GOAL OF THE EXERCISE
Print out each record below, unaltered and complete, without its images.

-- MATERIAL SUPPLIED follows --

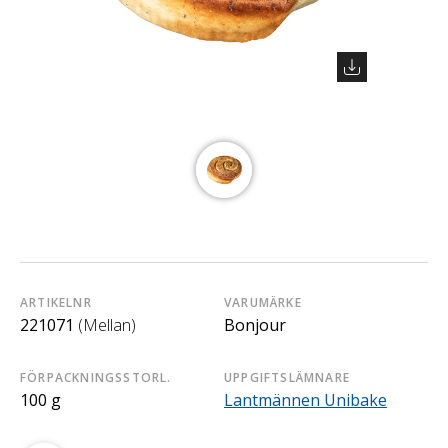
ARTIKELNR
VARUMÄRKE
221071
(Mellan)
Bonjour
FÖRPACKNINGSSTORL.
UPPGIFTSLÄMNARE
100 g
Lantmännen Unibake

-- MATERIAL SUPPLIED concluded --

PROBLEM SOLUTION
ARTIKELNR
VARUMÄRKE
221071
(Mellan)
Bonjour
FÖRPACKNINGSSTORL.
UPPGIFTSLÄMNARE
100 g
Lantmännen Unibake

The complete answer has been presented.